In the afternoon heat, scientists check one of the 10 strong motion sensors around the Virgin Islands. The devices are part of a network of 66 sensors managed by the Puerto Rico Strong Motion Program to monitor earthquakes in the region. Below, Juan Carlos Martinez Cruzado takes a look at the data recorded from an earthquake felt in the Virgin Islands in early May. Three measurements were taken, one for each axis (up-down, forward-back, and side-to-side). (Photo: RUSHTON SKINNER)

In the Virgin Islands, a network of 10 devices called “strong motion sensors” record constantly.

In the event of an earthquake, they capture information about it.

Otherwise, the data they record loops back over on itself every 60 seconds to save memory.

The VI sensors are among 66 placed around the Caribbean to measure and triangulate seismic activity as part of the Puerto Rico Strong Motion Program, which works to inform safer construction regulations by providing academics with hard data.

Last week, programme Director Juan Carlos Martínez Cruzado, a professor at the University of Puerto Rico, visited the VI to conduct his annual check of the sensors set up here.

As the shadows lengthened on June 4, he and two colleagues made their last stop for the day at a sensor in East End after checking sensors on Virgin Gorda.

Pictured above is a seismic recorder, which is wired to the tri-axis strong motion sensor (shown below). Both are housed in the thick plastic shell to protect the electronics from the elements. (Photos: RUSHTON SKINNER)
Types of sensor

At the site, Mr. Martinez Cruzado explained the difference between a strong motion sensor and the better-known seismometer. Seismometers, he said, are very sensitive instruments designed to pick up the smallest measurable seismic activity in a given area.

“They want to study the earth; they want to learn where the seismic faults are, the movement of the tectonic plates, and in which direction they’re moving,” he said.

To illustrate a possible use of a seismometer, he provided an off-hand example.

“[Seismometers] are studying the earth,” Mr. Martinez Cruzado said. “So they get an earthquake in China, they can record it here [in the VI], because they’re very sensitive.”

Normally, the strong motion sensor is closed to the elements, housed inside a thick, plastic enclosure. The sensor gets its power from a solar panel, as shown above. (Photo: RUSHTON SKINNER)
Infrastructure

Strong motion sensors, on the other hand, are less-sensitive devices that can be placed in urban areas and used to measure the forces that act on infrastructure, he explained.

“We are more interested in the infrastructure that can be damaged with a big earthquake,” he said. “You see, our instruments are not as sensitive as the seismograph in the seismic network. But when you get a big earthquake, then ours will record, while [seismometers] will be out of range. They won’t be able to record [the seismic event] properly.”

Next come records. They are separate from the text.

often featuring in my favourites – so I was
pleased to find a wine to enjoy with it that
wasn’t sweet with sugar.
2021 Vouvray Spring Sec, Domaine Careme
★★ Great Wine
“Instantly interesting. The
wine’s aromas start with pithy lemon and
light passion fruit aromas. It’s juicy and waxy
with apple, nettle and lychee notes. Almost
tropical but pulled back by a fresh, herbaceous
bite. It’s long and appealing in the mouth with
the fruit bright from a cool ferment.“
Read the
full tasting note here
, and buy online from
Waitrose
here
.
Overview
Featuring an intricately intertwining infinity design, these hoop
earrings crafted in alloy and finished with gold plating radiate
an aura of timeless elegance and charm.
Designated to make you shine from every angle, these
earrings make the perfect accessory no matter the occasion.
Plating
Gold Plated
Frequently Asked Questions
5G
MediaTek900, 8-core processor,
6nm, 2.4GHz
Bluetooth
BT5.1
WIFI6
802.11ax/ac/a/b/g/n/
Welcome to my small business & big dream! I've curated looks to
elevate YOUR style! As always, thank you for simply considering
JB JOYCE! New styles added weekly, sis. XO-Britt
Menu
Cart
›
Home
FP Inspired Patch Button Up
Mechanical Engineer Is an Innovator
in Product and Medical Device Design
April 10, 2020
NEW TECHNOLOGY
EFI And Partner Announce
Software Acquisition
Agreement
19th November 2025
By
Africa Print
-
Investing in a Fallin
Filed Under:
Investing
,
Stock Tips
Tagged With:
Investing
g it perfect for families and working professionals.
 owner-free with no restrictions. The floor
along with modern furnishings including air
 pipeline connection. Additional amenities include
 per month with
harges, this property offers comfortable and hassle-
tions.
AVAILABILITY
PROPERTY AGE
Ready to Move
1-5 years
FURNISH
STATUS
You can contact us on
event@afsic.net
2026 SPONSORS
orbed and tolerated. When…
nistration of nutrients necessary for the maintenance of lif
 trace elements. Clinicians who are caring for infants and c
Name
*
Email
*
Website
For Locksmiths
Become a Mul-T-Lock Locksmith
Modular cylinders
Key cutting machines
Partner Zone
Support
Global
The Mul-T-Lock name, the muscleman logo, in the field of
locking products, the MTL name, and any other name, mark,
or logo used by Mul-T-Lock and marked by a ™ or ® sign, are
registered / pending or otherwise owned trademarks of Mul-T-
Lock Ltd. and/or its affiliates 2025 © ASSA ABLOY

To measure the effects on infrastructure, he added, the sensors must be placed near the infrastructure in question.

“We are interested in the big earthquake, the high-intensity earthquake that can destroy buildings, bridges or dams,” he said. “So we need to put instrumentation where the buildings are.”

Quake in May

On May 4, sensors around the region were tripped by an earthquake that was felt by many VI residents.

The tectonic activity lasted roughly 40 seconds, according to preliminary data captured by one of the territory’s sensors.

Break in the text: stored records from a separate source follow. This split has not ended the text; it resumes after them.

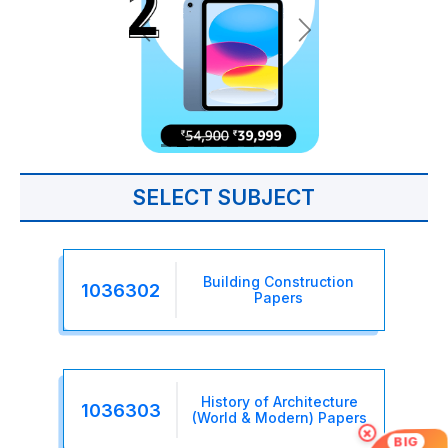
SELECT SUBJECT
Building Construction
1036302
Papers
History of Architecture
1036303
(World & Modern) Papers
×
BIG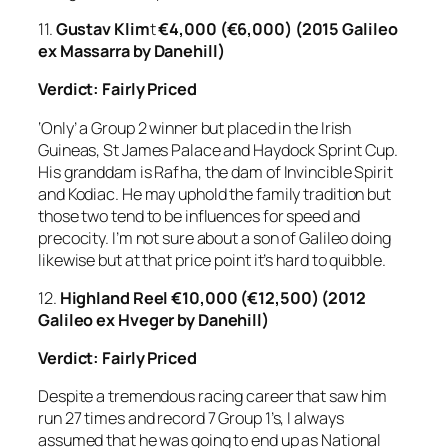
11.
Gustav Klim
t
€4,000 (€6,000) (2015 Galileo
ex Massarra by Danehill)
Verdict: Fairly Priced
‘Only’ a Group 2 winner but placed in the Irish
Guineas, St James Palace and Haydock Sprint Cup.
His granddam is Rafha, the dam of Invincible Spirit
and Kodiac. He may uphold the family tradition but
those two tend to be influences for speed and
precocity. I’m not sure about a son of Galileo doing
likewise but at that price point it’s hard to quibble.
12.
Highland Reel
€10,000 (€12,500) (2012
Galileo ex Hveger by Danehill)
Verdict:
Fairly Priced
Despite a tremendous racing career that saw him
run 27 times and record 7 Group 1’s, I always
assumed that he was going to end up as National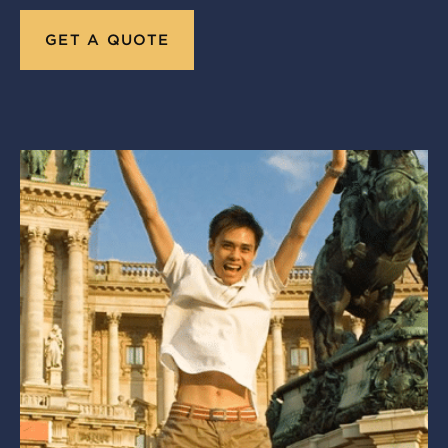
GET A QUOTE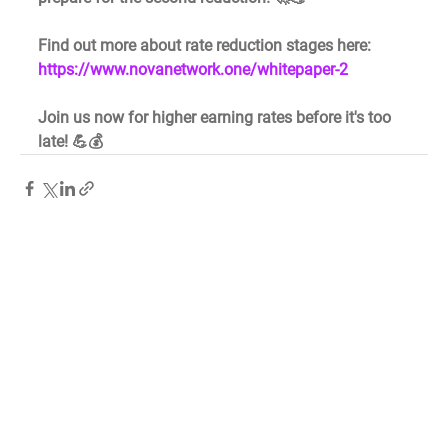
Find out more about rate reduction stages here: 
https://www.novanetwork.one/whitepaper-2
Join us now for higher earning rates before it's too 
late! 💪💰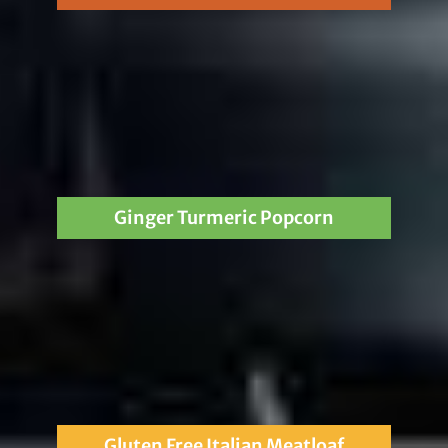
Ginger Turmeric Popcorn
Gluten Free Italian Meatloaf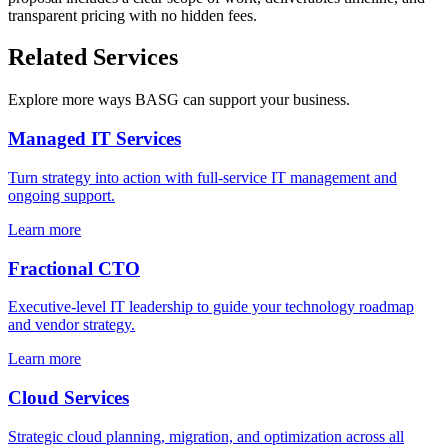
transparent pricing with no hidden fees.
Related Services
Explore more ways BASG can support your business.
Managed IT Services
Turn strategy into action with full-service IT management and
ongoing support.
Learn more
Fractional CTO
Executive-level IT leadership to guide your technology roadmap
and vendor strategy.
Learn more
Cloud Services
Strategic cloud planning, migration, and optimization across all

The East End sensor is one of 10 currently operating around the VI: Two are on Beef Island and one each is at Cappoons Bay, the Ralph T. O’Neal Administration Complex, McNamara, North Sound on Virgin Gorda, Guana Island, Norman Island and Jost Van Dyke.

More resources

The Puerto Rico Strong Motion Program began in the 1970s with seven strong motion sensors and one “instrumented building,” according to its website.
Today, the programme manages a network of 66 sensors and two “instrumented buildings with digital accelerographs.”

Despite the progress over the decades, Mr. Martinez Cruzado would like to see the PRSMP run more efficiently.

“We need money, and we need people to work,” he said. “This is a hobby for me, you know? I am a professor at university: I have to be teaching my courses; I have to be doing research and these kinds of things. And then also we are also taking care of this strong motion programme.”

Collaboration

To ease the burden of yearly data collection, he suggested that host countries and territories could assist in performing upgrades to the strong motion sensors so that they could wirelessly transmit the data back to Puerto Rico.